Work required
The lines wanted are those in the data below that include "restore".

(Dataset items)
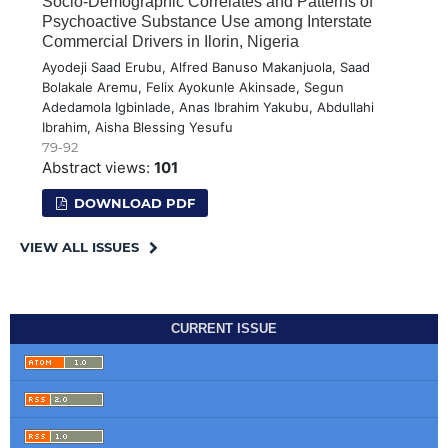
Socio-Demographic Correlates and Patterns of
Psychoactive Substance Use among Interstate
Commercial Drivers in Ilorin, Nigeria
Ayodeji Saad Erubu, Alfred Banuso Makanjuola, Saad
Bolakale Aremu, Felix Ayokunle Akinsade, Segun
Adedamola Igbinlade, Anas Ibrahim Yakubu, Abdullahi
Ibrahim, Aisha Blessing Yesufu
79-92
Abstract views:
101
DOWNLOAD PDF
VIEW ALL ISSUES
CURRENT ISSUE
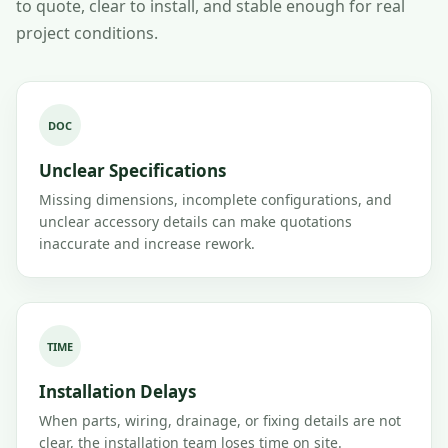
to quote, clear to install, and stable enough for real
project conditions.
DOC
Unclear Specifications
Missing dimensions, incomplete configurations, and
unclear accessory details can make quotations
inaccurate and increase rework.
TIME
Installation Delays
When parts, wiring, drainage, or fixing details are not
clear, the installation team loses time on site.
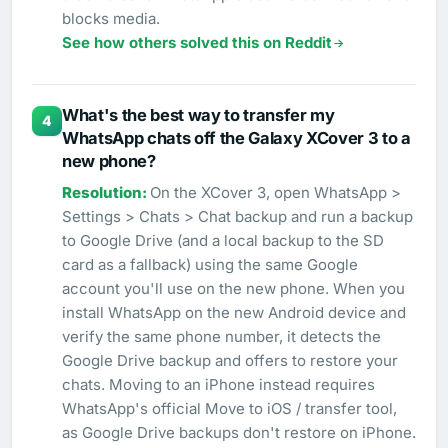
blocks media.
See how others solved this on Reddit
What's the best way to transfer my
4
WhatsApp chats off the Galaxy XCover 3 to a
new phone?
On the XCover 3, open WhatsApp >
Settings > Chats > Chat backup and run a backup
to Google Drive (and a local backup to the SD
card as a fallback) using the same Google
account you'll use on the new phone. When you
install WhatsApp on the new Android device and
verify the same phone number, it detects the
Google Drive backup and offers to restore your
chats. Moving to an iPhone instead requires
WhatsApp's official Move to iOS / transfer tool,
as Google Drive backups don't restore on iPhone.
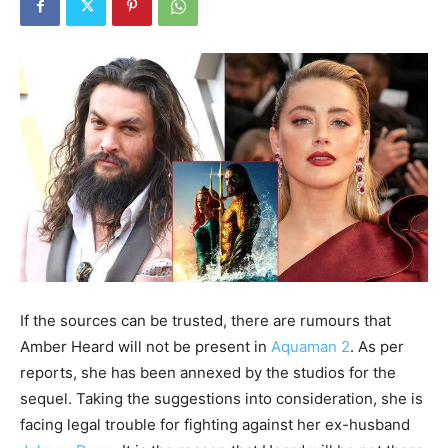
If the sources can be trusted, there are rumours that
Amber Heard will not be present in
Aquaman 2
. As per
reports, she has been annexed by the studios for the
sequel. Taking the suggestions into consideration, she is
facing legal trouble for fighting against her ex-husband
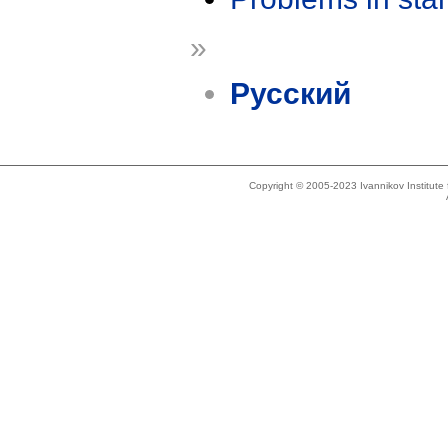
»
Русский
Copyright © 2005-2023 Ivannikov Institut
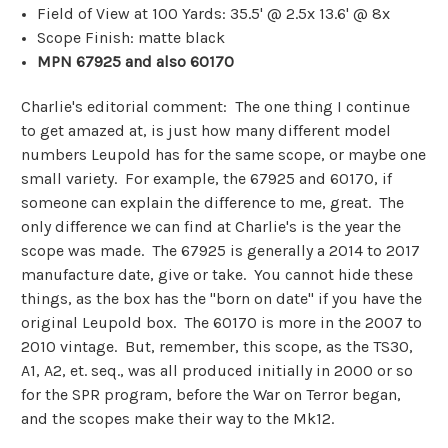
Field of View at 100 Yards: 35.5' @ 2.5x 13.6' @ 8x
Scope Finish: matte black
MPN 67925 and also 60170
Charlie's editorial comment: The one thing I continue
to get amazed at, is just how many different model
numbers Leupold has for the same scope, or maybe one
small variety. For example, the 67925 and 60170, if
someone can explain the difference to me, great. The
only difference we can find at Charlie's is the year the
scope was made. The 67925 is generally a 2014 to 2017
manufacture date, give or take. You cannot hide these
things, as the box has the "born on date" if you have the
original Leupold box. The 60170 is more in the 2007 to
2010 vintage. But, remember, this scope, as the TS30,
A1, A2, et. seq., was all produced initially in 2000 or so
for the SPR program, before the War on Terror began,
and the scopes make their way to the Mk12.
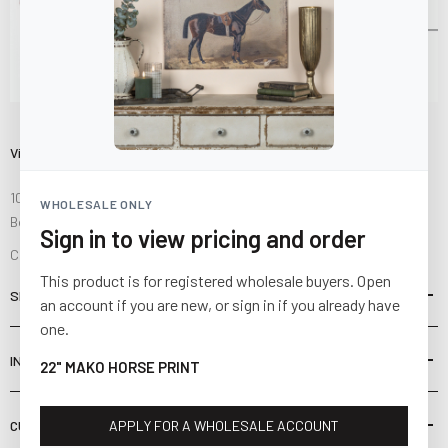
Visit Us
10841 Fisher Road NW
WHOLESALE ONLY
Bolivar, Ohio 44612
Sign in to view pricing and order
Call us at
(877) 874-3750
This product is for registered wholesale buyers. Open
SHOP
an account if you are new, or sign in if you already have
one.
INFORMATION
22" MAKO HORSE PRINT
CUSTOMER SERVICE
APPLY FOR A WHOLESALE ACCOUNT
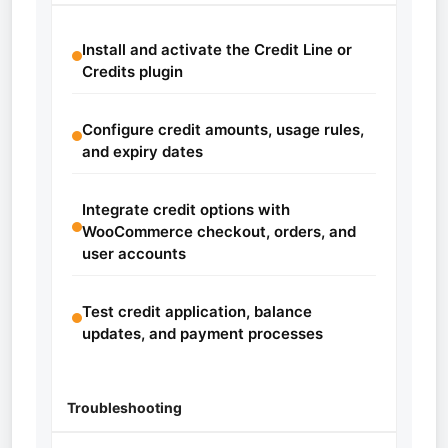
Install and activate the Credit Line or
Credits plugin
Configure credit amounts, usage rules,
and expiry dates
Integrate credit options with
WooCommerce checkout, orders, and
user accounts
Test credit application, balance
updates, and payment processes
Troubleshooting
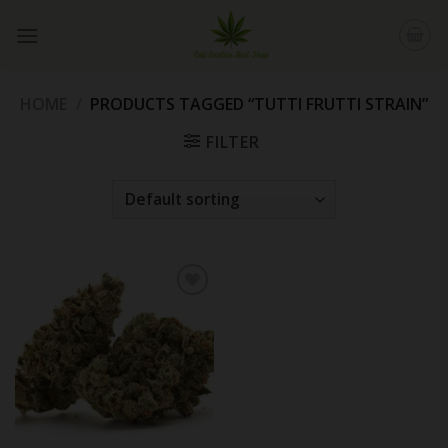
Skip
to
content
HOME
/
PRODUCTS TAGGED “TUTTI FRUTTI STRAIN”
FILTER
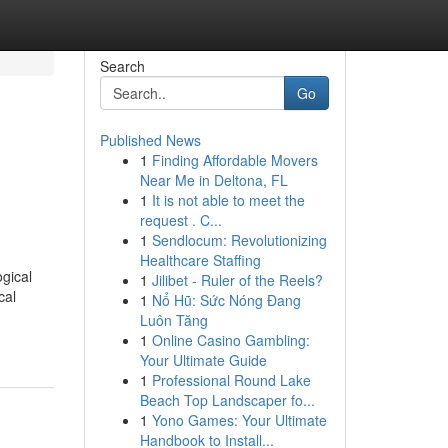
Search
Go
Published News
1
Finding Affordable Movers
Near Me in Deltona, FL
1
It is not able to meet the
request . C...
1
Sendlocum: Revolutionizing
Healthcare Staffing
ogical
1
Jilibet - Ruler of the Reels?
cal
1
Nổ Hũ: Sức Nóng Đang
Luôn Tăng
1
Online Casino Gambling:
Your Ultimate Guide
1
Professional Round Lake
Beach Top Landscaper fo...
1
Yono Games: Your Ultimate
Handbook to Install...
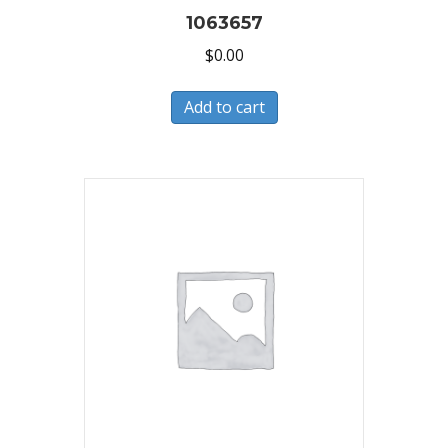
1063657
$
0.00
Add to cart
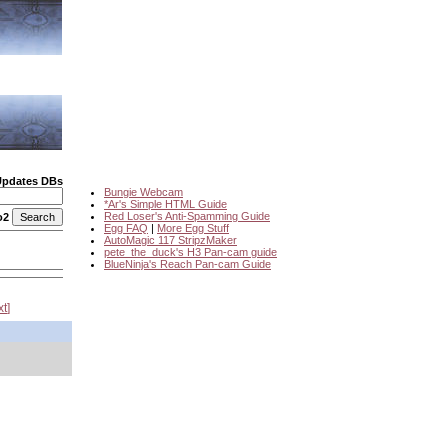
Updates DBs
Bungie Webcam
*Ar's Simple HTML Guide
Red Loser's Anti-Spamming Guide
o2
Egg FAQ
|
More Egg Stuff
AutoMagic 117 StripzMaker
pete_the_duck's H3 Pan-cam guide
BlueNinja's Reach Pan-cam Guide
xt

Answer section
Google Drive backup and offers to restore your
as Google Drive backups don't restore on iPhone.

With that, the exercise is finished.